What is the Geological Time Scale?
The geological time scale is a system geologists use to subdivide the great span of time since the origin of the Earth. In other words, when the duration (time range) of the division in the geological column is given in terms of years, the arrangement is called “Geological time scale.”
Geologic Time Scale EON
EON is the largest unit on the geologic time scale. It’s also called eonothems. There are two EONs on the time scale.
- Precambrian (Oldest): 4.6 billion Years to 543 million Years
- Phanerozoic (Youngest): 543 Years to Present
Geologic Time Scale ERA
ERA is the second largest unit on the geological time scale. For the Phanerozoic EON, there were three ERAs.
- Cenozoic (Younger): 65 million years to present
- Mesozoic: 248 million to 65 million
- Paleozoic (Older): 543 million 248 million
Geologic time scale Periods
The Geologic time scale Period is the smallest unit of Geologic ERA.
- Quaternary (Younger): 1.8 million to present
- Tertiary: 65 million to 1.8 million years
- Cretaceous: 114 million to 65 million years
- Jurassic: 206 million to 144 million years
- Triassic: 248 million to 206 million years
- Pennsylvanian: 323 million to 290 million years
- Mississippian: 354 million to 354 million years
- Devonian: 417 million to 354 million years
- Silurian: 443 Ma to 417 Ma
- Ordovician: 490 Ma to 443 Ma
- Cambrian (Older): 543 Ma to 490 Ma
Geologic EPOCH
EPOCH is the smallest time unit on the geological time scale.

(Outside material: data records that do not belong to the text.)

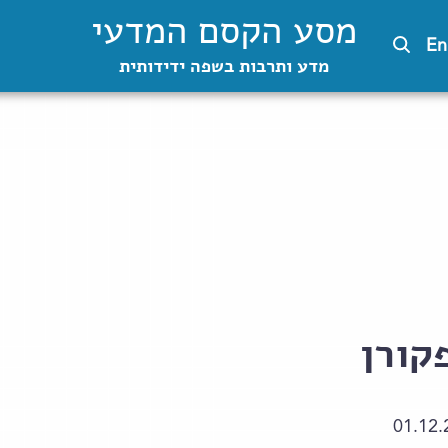
מסע הקסם המדעי
En
מדע ותרבות בשפה ידידותית
קורן
01.12.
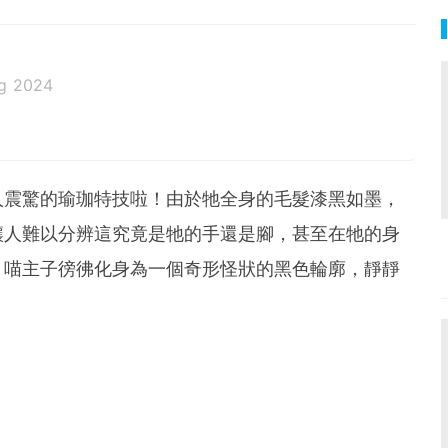
g 2024
人震驚的瑜珈特技啦！由於牠全身的毛髮漆黑如墨，
讓人難以分辨這究竟是牠的手還是腳，甚至在牠的身
，喵主子徬彿化身為一個奇形怪狀的黑色輪廓，靜靜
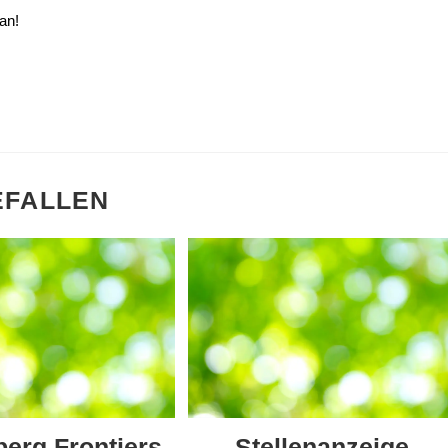
an!
EFALLEN
berg Frontiers
Stellenanzeige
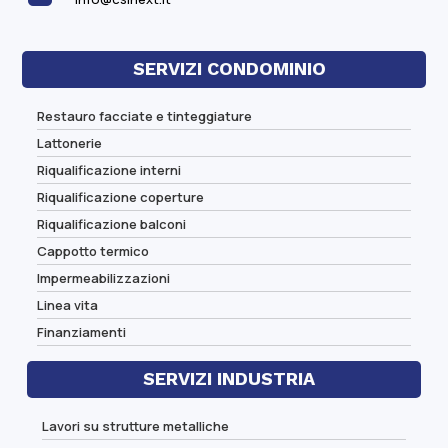
SERVIZI CONDOMINIO
Restauro facciate e tinteggiature
Lattonerie
Riqualificazione interni
Riqualificazione coperture
Riqualificazione balconi
Cappotto termico
Impermeabilizzazioni
Linea vita
Finanziamenti
SERVIZI INDUSTRIA
Lavori su strutture metalliche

- Holocene (Younger): 0.01 Ma to present
- Pleistocene: 1.8 Ma to 0.01 Ma
- Pliocene: 5.3 Ma to 1.8 Ma
- Miocene: 23.7 Ma to 5.3 Ma
- Oligocene: 33.7 Ma to 23.7 Ma
- Eocene: 54.8 Ma to 33.7 Ma
- Paleocene (Older): 65 Ma to 54.8 Ma
The Earth timeline refers to the chronological history of our Earth from its formation to the present. Earth formation started 4.6 billion years ago.
There are four units. EON, ERA, PERIOD and EPOCH.